Alongside traditional interviews with teachers, I designed and facilitated a series of futures-based workshops with two teacher communities. This method, inspired by Lauttamäki’s futures workshop model and adapted through speculative and critical design literature, became a space where teachers could play, reflect, and imagine. At the heart of this method was a custom-designed set of “futures cards”, which categorised scenarios as possible, plausible, probable, desirable, and undesirable.
These cards weren’t just props; in actuality, they were provocations. Teachers used them to build timelines, imagine dystopias and utopias, and reflect on the pathways that might lead to each. In one phase, they created a “Timeline of Disaster” and a “Timeline of Desire”, sketching key events that could shape those imagined futures. In another, they debated what kinds of futures they wanted, which ones were tolerable, and which must be avoided at all costs.
What emerged from these workshops was more than data. There was laughter, frustration, moments of silence. There were expressions of fatigue and resistance. Some teachers articulated, for the first time, a discomfort with how digital tools were being imposed upon them, not as helpful supports, but as mandates tied to performance and compliance. Many began to question the subtle forms of “nudging” they had previously accepted without pause. In other words, the workshop became a space not just for speaking, but for thinking differently.
This, I now realise, is the kind of fabrication I mentioned earlier – not in the sense of inventing something false, but in the creative, careful work of piecing together fragments of lived experience, institutional discourse, and speculative futures. It is a process of negotiating what it means to teach, care, and act with agency in a world increasingly shaped by technological imperatives. As I reflect on this fieldwork journey, marked by grief, friction, and moments of deep connection, I am reminded that research is not a path to certainty, but an ongoing negotiation with the world’s complexity. The field does not give us answers. Rather, it invites us to listen, to imagine, and to assemble meaning in ways that are necessarily incomplete.

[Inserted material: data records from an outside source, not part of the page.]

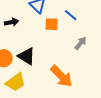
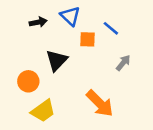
black arrow: (12, 22) -> (38, 22), moved
black triangle: (27, 56) -> (57, 60), moved, turned 42

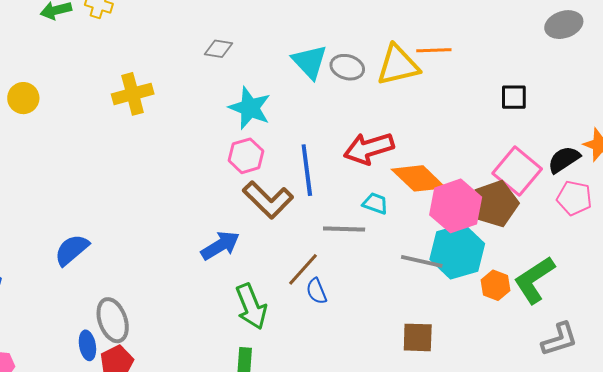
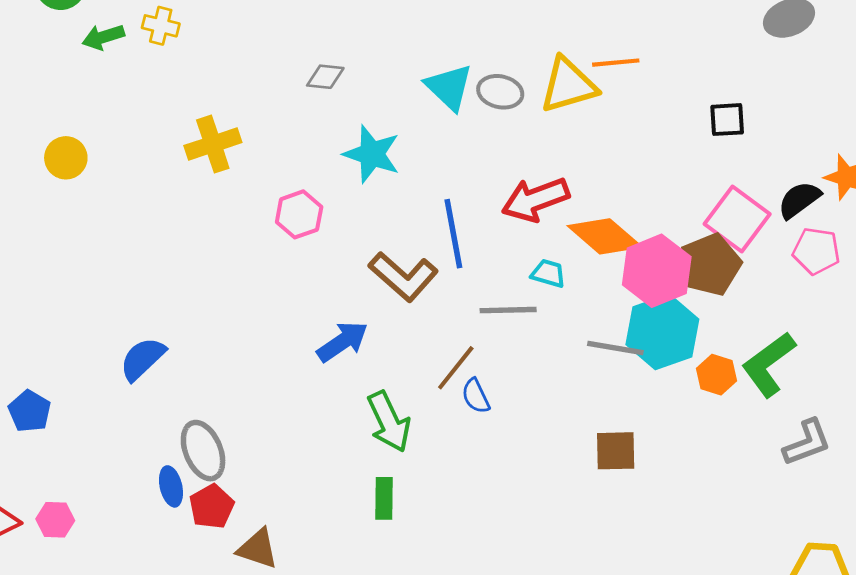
pink hexagon: (246, 156) -> (299, 214), moved

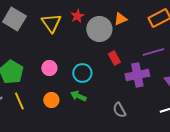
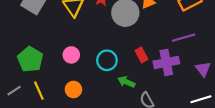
red rectangle: (114, 58) -> (141, 55), moved
green arrow: (78, 96) -> (126, 82), moved

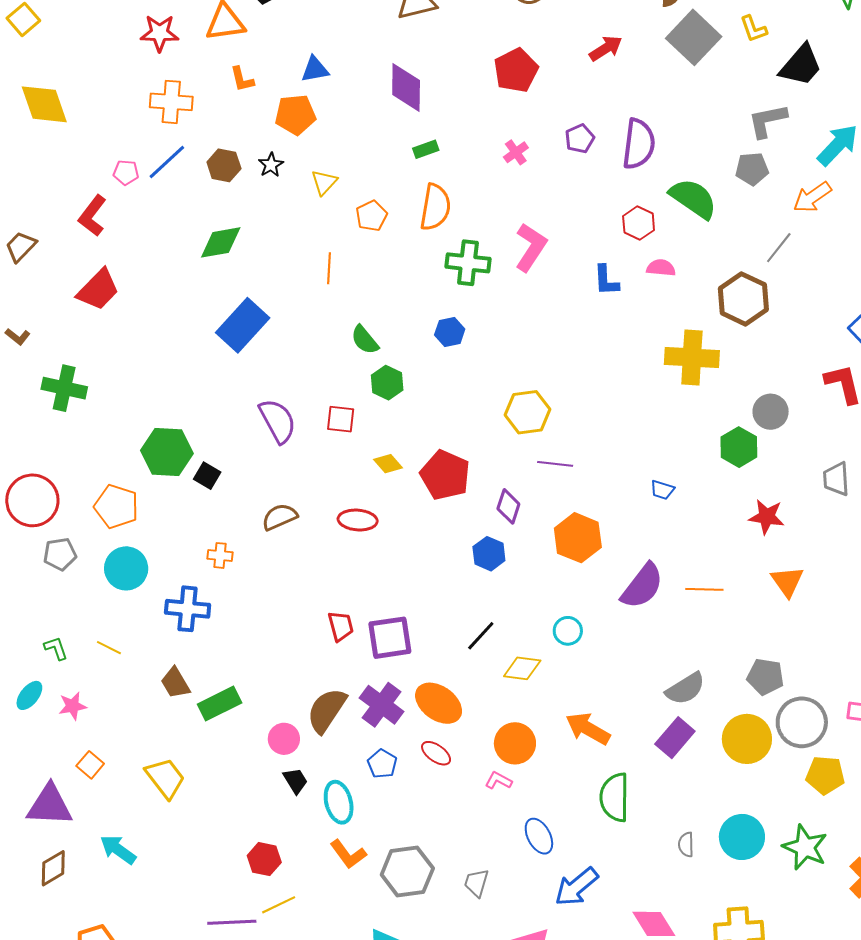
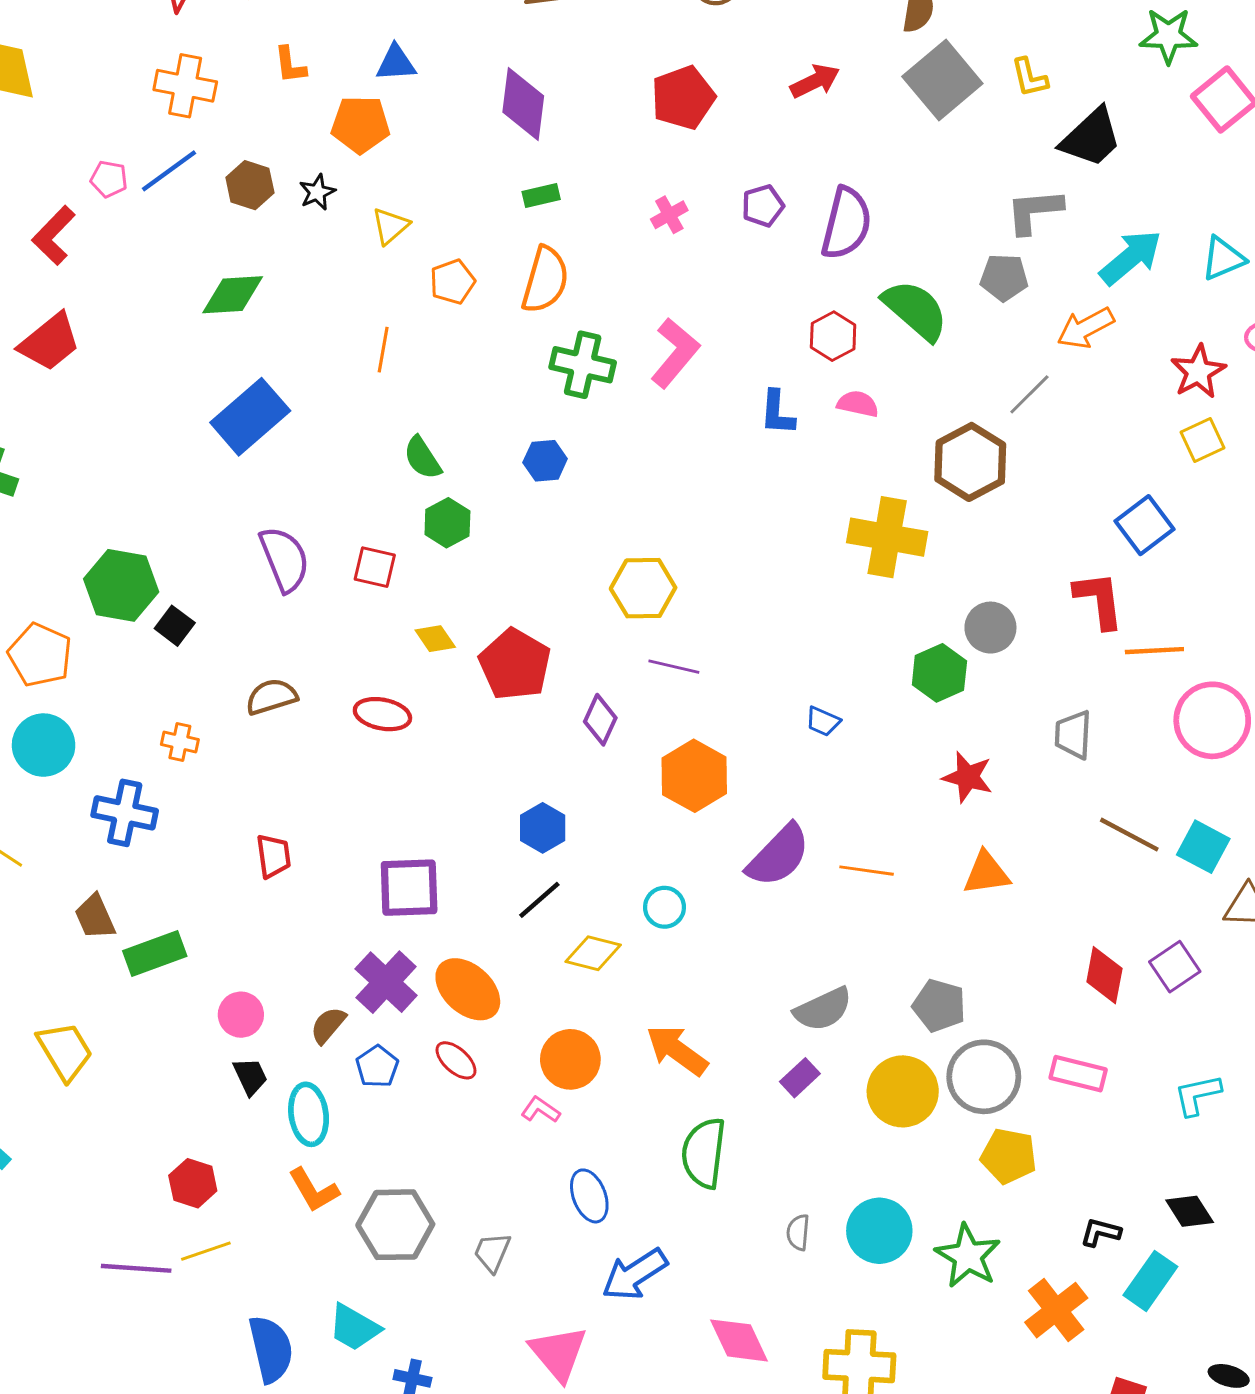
blue hexagon: (489, 554) -> (543, 828), moved
orange triangle: (787, 582) -> (986, 873), turned 51
red trapezoid: (341, 626) -> (273, 856), moved
brown semicircle: (327, 710) -> (328, 1025), moved, size x0.6
purple rectangle: (675, 738) -> (800, 1078), size x0.7

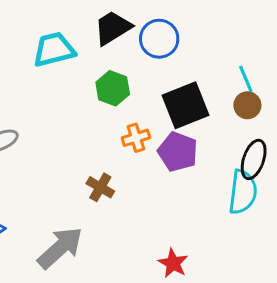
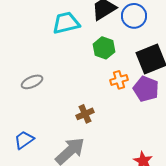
brown cross: (100, 187) -> (85, 114), moved, turned 36

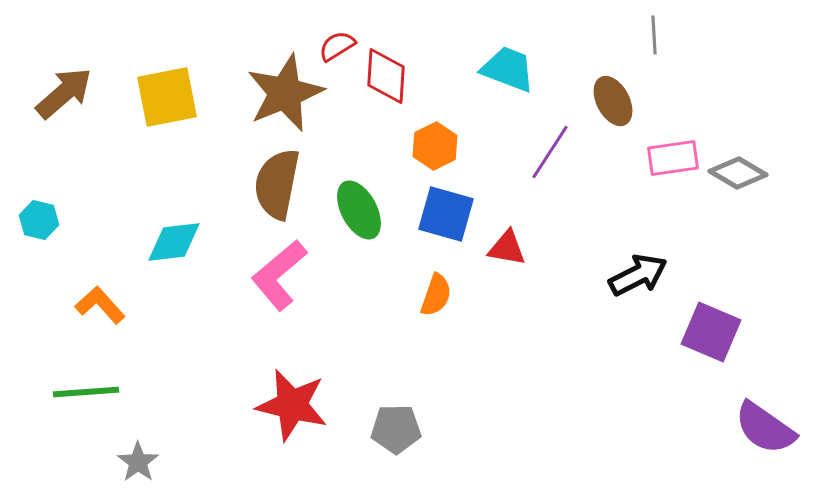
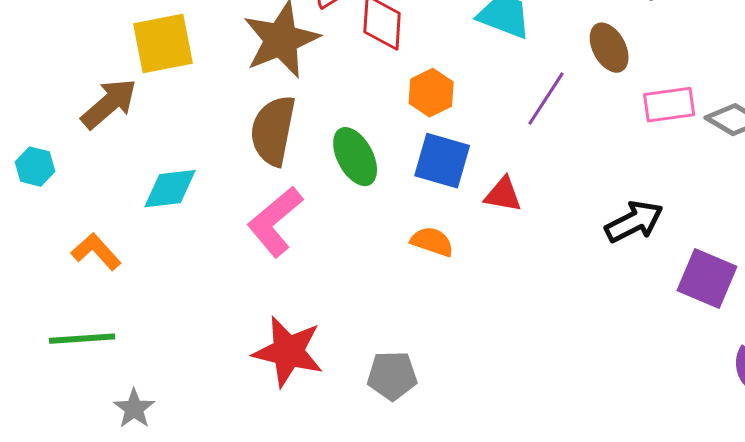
brown arrow: (64, 93) -> (109, 104), moved
orange semicircle: (436, 295) -> (432, 242), turned -90

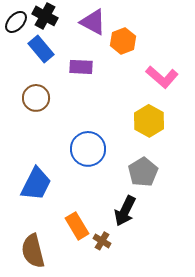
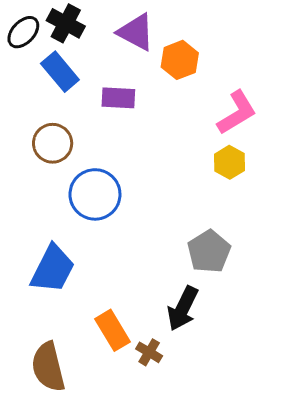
pink L-shape: (162, 77) -> (237, 113), turned -72
yellow hexagon: (149, 121) -> (229, 162), moved, size x0.7
blue circle: (88, 149) -> (95, 194), moved

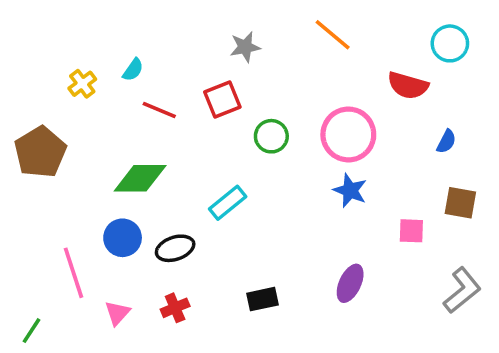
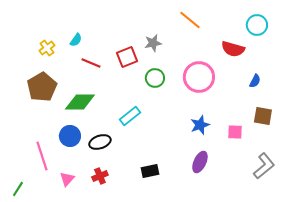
gray star: (245, 47) -> (153, 43), moved
brown pentagon: (40, 152) -> (42, 87), moved
blue star: (350, 191) -> (200, 125), moved, turned 30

In the words of Anna Tsing:
“Precarity is the condition of being vulnerable to others. Unpredictable encounters transform us; we are not in control, even of ourselves. To listen is to become vulnerable.” — Anna Tsing, The Mushroom at the End of the World
It is in this spirit of vulnerability, of listening, making, and becoming that I continue to think with my fieldwork. Perhaps this is what it truly means to do research: to stay with the friction and let it change us.
References:
Tsing, A.L., 2015. The mushroom at the end of the world: On the possibility of life in capitalist ruins. In The Mushroom at the End of the World. Princeton University Press.